Dataset entries
—————

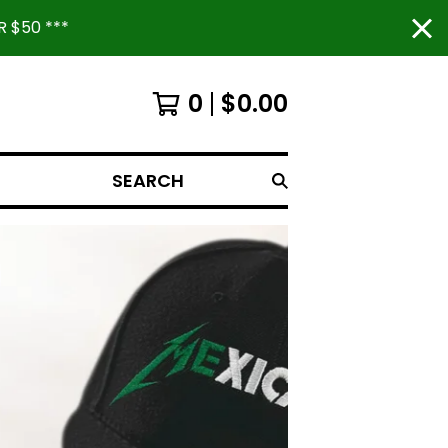
 $50 ***
0
$
0.00
SEARCH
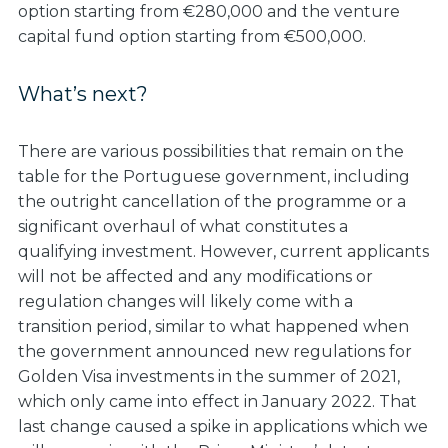
option starting from €280,000 and the venture
capital fund option starting from €500,000.
What’s next?
There are various possibilities that remain on the
table for the Portuguese government, including
the outright cancellation of the programme or a
significant overhaul of what constitutes a
qualifying investment. However, current applicants
will not be affected and any modifications or
regulation changes will likely come with a
transition period, similar to what happened when
the government announced new regulations for
Golden Visa investments in the summer of 2021,
which only came into effect in January 2022. That
last change caused a spike in applications which we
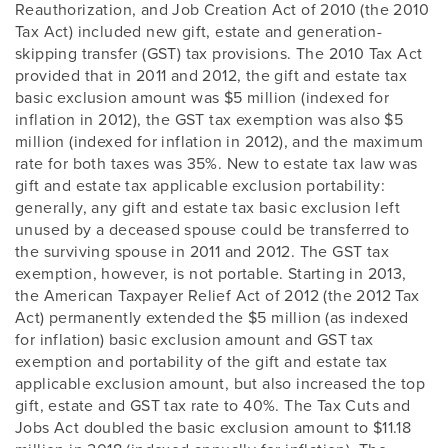
Reauthorization, and Job Creation Act of 2010 (the 2010
Tax Act) included new gift, estate and generation-
skipping transfer (GST) tax provisions. The 2010 Tax Act
provided that in 2011 and 2012, the gift and estate tax
basic exclusion amount was $5 million (indexed for
inflation in 2012), the GST tax exemption was also $5
million (indexed for inflation in 2012), and the maximum
rate for both taxes was 35%. New to estate tax law was
gift and estate tax applicable exclusion portability:
generally, any gift and estate tax basic exclusion left
unused by a deceased spouse could be transferred to
the surviving spouse in 2011 and 2012. The GST tax
exemption, however, is not portable. Starting in 2013,
the American Taxpayer Relief Act of 2012 (the 2012 Tax
Act) permanently extended the $5 million (as indexed
for inflation) basic exclusion amount and GST tax
exemption and portability of the gift and estate tax
applicable exclusion amount, but also increased the top
gift, estate and GST tax rate to 40%. The Tax Cuts and
Jobs Act doubled the basic exclusion amount to $11.18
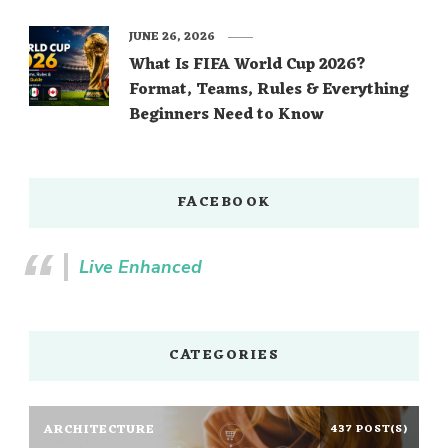
JUNE 26, 2026
What Is FIFA World Cup 2026?
Format, Teams, Rules & Everything
Beginners Need to Know
FACEBOOK
Live Enhanced
CATEGORIES
ARCHITECTURE
437 POST(S)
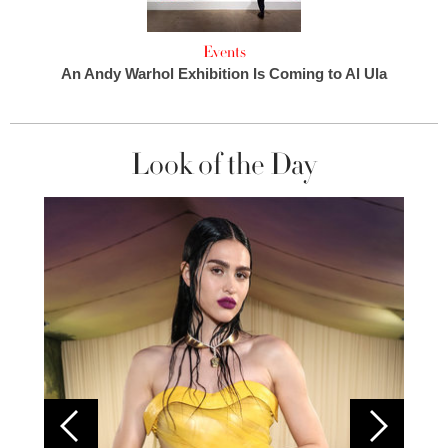
Events
An Andy Warhol Exhibition Is Coming to Al Ula
Look of the Day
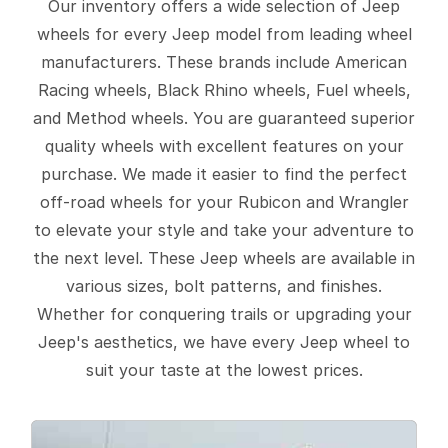
Our inventory offers a wide selection of Jeep
wheels for every Jeep model from leading wheel
manufacturers. These brands include American
Racing wheels, Black Rhino wheels, Fuel wheels,
and Method wheels. You are guaranteed superior
quality wheels with excellent features on your
purchase. We made it easier to find the perfect
off-road wheels for your Rubicon and Wrangler
to elevate your style and take your adventure to
the next level. These Jeep wheels are available in
various sizes, bolt patterns, and finishes.
Whether for conquering trails or upgrading your
Jeep's aesthetics, we have every Jeep wheel to
suit your taste at the lowest prices.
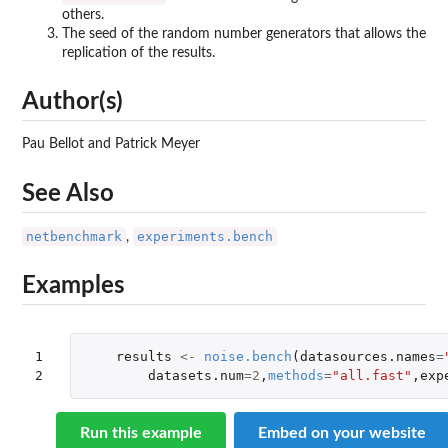
others.
The seed of the random number generators that allows the
replication of the results.
Author(s)
Pau Bellot and Patrick Meyer
See Also
netbenchmark
experiments.bench
,
Examples
1

results
<-
noise.bench
(
datasources.names
=
2
datasets.num
=
2
,
methods
=
"all.fast"
,
exp
Run this example
Embed on your website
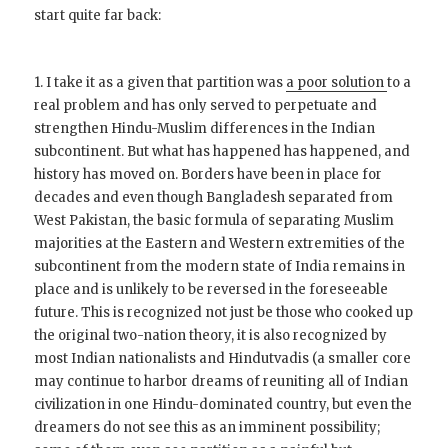
start quite far back:
1. I take it as a given that partition was
a poor solution
to a
real problem and has only served to perpetuate and
strengthen Hindu-Muslim differences in the Indian
subcontinent. But what has happened has happened, and
history has moved on. Borders have been in place for
decades and even though Bangladesh separated from
West Pakistan, the basic formula of separating Muslim
majorities at the Eastern and Western extremities of the
subcontinent from the modern state of India remains in
place and is unlikely to be reversed in the foreseeable
future. This is recognized not just be those who cooked up
the original two-nation theory, it is also recognized by
most Indian nationalists and Hindutvadis (a smaller core
may continue to harbor dreams of reuniting all of Indian
civilization in one Hindu-dominated country, but even the
dreamers do not see this as an imminent possibility;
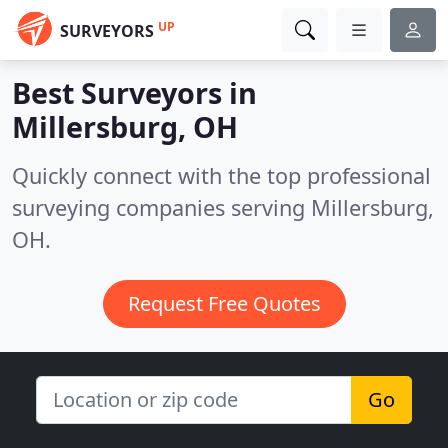
UP
SURVEYORS
Best Surveyors in
Millersburg, OH
Quickly connect with the top professional
surveying companies serving Millersburg,
OH.
Request Free Quotes
Go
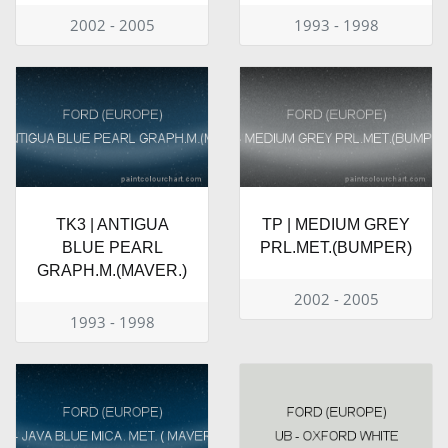
2002 - 2005
1993 - 1998
TK3 | ANTIGUA
TP | MEDIUM GREY
BLUE PEARL
PRL.MET.(BUMPER)
GRAPH.M.(MAVER.)
2002 - 2005
1993 - 1998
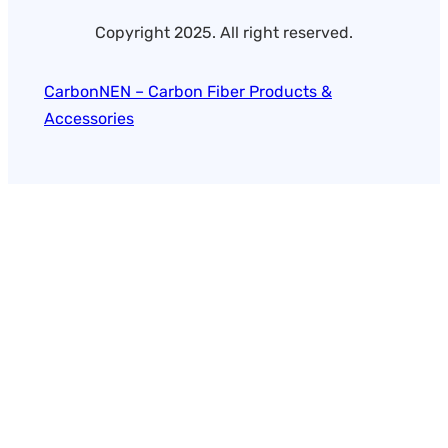
Copyright 2025. All right reserved.
CarbonNEN – Carbon Fiber Products &
Accessories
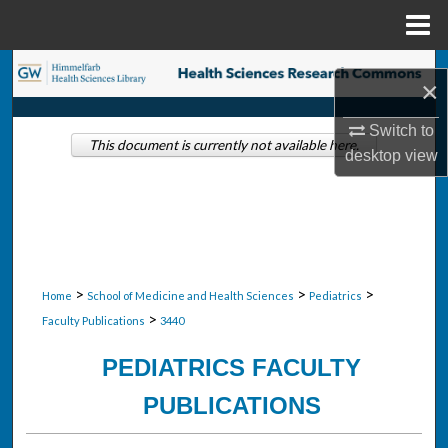
Menu
Home
Search
×
Browse Collections
Switch to
This document is currently not available here.
desktop
view
My Account
About
Digital Commons Network™
>
>
>
Home
School of Medicine and Health Sciences
Pediatrics
>
Faculty Publications
3440
PEDIATRICS FACULTY
PUBLICATIONS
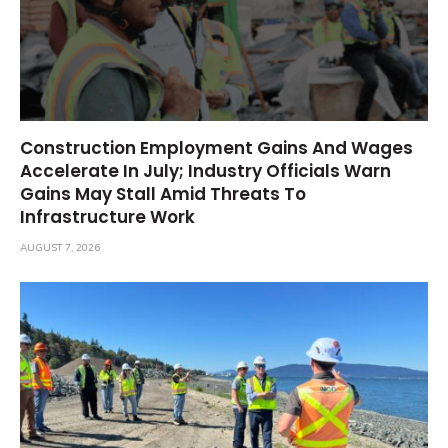
Construction Employment Gains And Wages
Accelerate In July; Industry Officials Warn
Gains May Stall Amid Threats To
Infrastructure Work
AUGUST 7, 2026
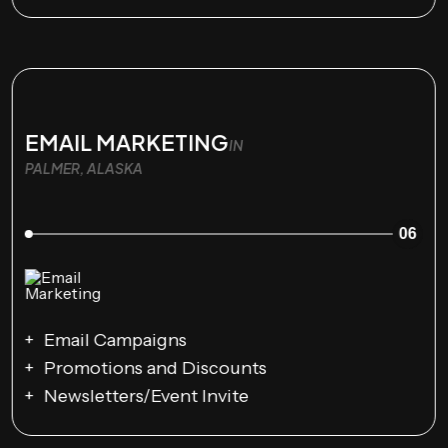
EMAIL MARKETING
IN
PALMER, ALASKA
06
Email Campaigns
Promotions and Discounts
Newsletters/Event Invite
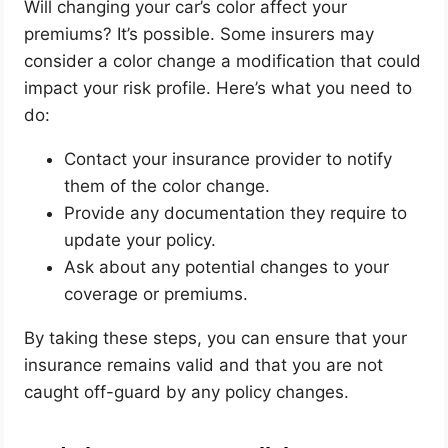
Will changing your car’s color affect your
premiums? It’s possible. Some insurers may
consider a color change a modification that could
impact your risk profile. Here’s what you need to
do:
Contact your insurance provider to notify
them of the color change.
Provide any documentation they require to
update your policy.
Ask about any potential changes to your
coverage or premiums.
By taking these steps, you can ensure that your
insurance remains valid and that you are not
caught off-guard by any policy changes.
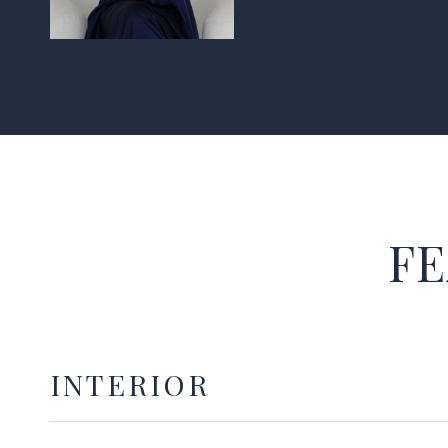
FE
INTERIOR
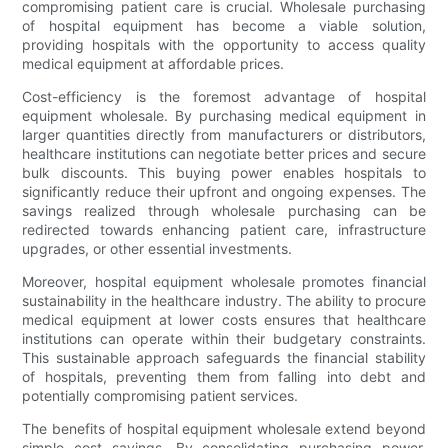
compromising patient care is crucial. Wholesale purchasing
of hospital equipment has become a viable solution,
providing hospitals with the opportunity to access quality
medical equipment at affordable prices.
Cost-efficiency is the foremost advantage of hospital
equipment wholesale. By purchasing medical equipment in
larger quantities directly from manufacturers or distributors,
healthcare institutions can negotiate better prices and secure
bulk discounts. This buying power enables hospitals to
significantly reduce their upfront and ongoing expenses. The
savings realized through wholesale purchasing can be
redirected towards enhancing patient care, infrastructure
upgrades, or other essential investments.
Moreover, hospital equipment wholesale promotes financial
sustainability in the healthcare industry. The ability to procure
medical equipment at lower costs ensures that healthcare
institutions can operate within their budgetary constraints.
This sustainable approach safeguards the financial stability
of hospitals, preventing them from falling into debt and
potentially compromising patient services.
The benefits of hospital equipment wholesale extend beyond
simple cost savings. By consolidating purchasing power,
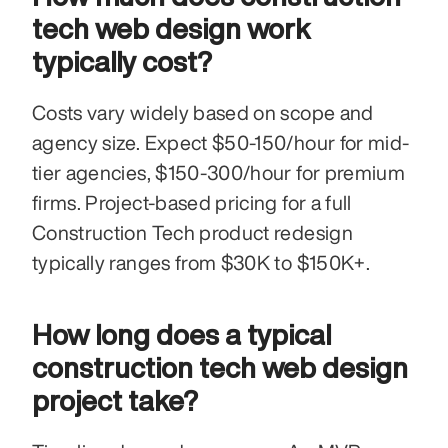
tech web design work 
typically cost?
Costs vary widely based on scope and 
agency size. Expect $50-150/hour for mid-
tier agencies, $150-300/hour for premium 
firms. Project-based pricing for a full 
Construction Tech product redesign 
typically ranges from $30K to $150K+.
How long does a typical 
construction tech web design 
project take?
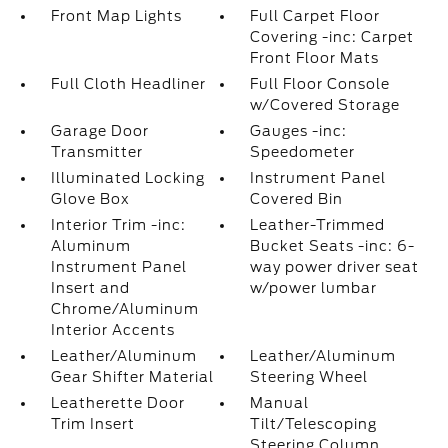
Front Map Lights
Full Carpet Floor
Covering -inc: Carpet
Front Floor Mats
Full Cloth Headliner
Full Floor Console
w/Covered Storage
Garage Door
Gauges -inc:
Transmitter
Speedometer
Illuminated Locking
Instrument Panel
Glove Box
Covered Bin
Interior Trim -inc:
Leather-Trimmed
Aluminum
Bucket Seats -inc: 6-
Instrument Panel
way power driver seat
Insert and
w/power lumbar
Chrome/Aluminum
Interior Accents
Leather/Aluminum
Leather/Aluminum
Gear Shifter Material
Steering Wheel
Leatherette Door
Manual
Trim Insert
Tilt/Telescoping
Steering Column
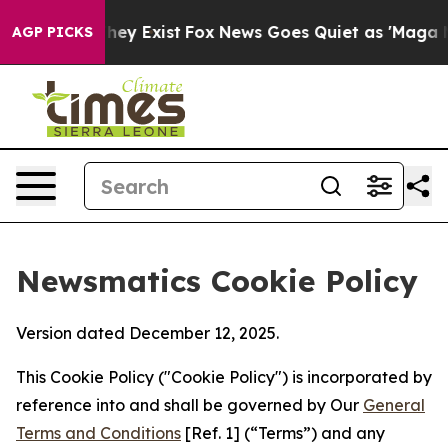
 Proof They Exist
Fox News Goes Quiet as 'Maga Media 
AGP PICKS
Newsmatics Cookie Policy
Version dated December 12, 2025.
This Cookie Policy ("Cookie Policy") is incorporated by
reference into and shall be governed by Our
General
Terms and Conditions
[Ref. 1] (“Terms”) and any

—————

**EXERCISE BRIEF**:
All lines in the entries above that hold the word "from" need to be copied.

**WRITTEN SOLUTION**:
option starting from €280,000 and the venture
capital fund option starting from €500,000.
wheels for every Jeep model from leading wheel
decades and even though Bangladesh separated from
subcontinent from the modern state of India remains in
larger quantities directly from manufacturers or distributors,
of hospitals, preventing them from falling into debt and
typically ranges from $30K to $150K+.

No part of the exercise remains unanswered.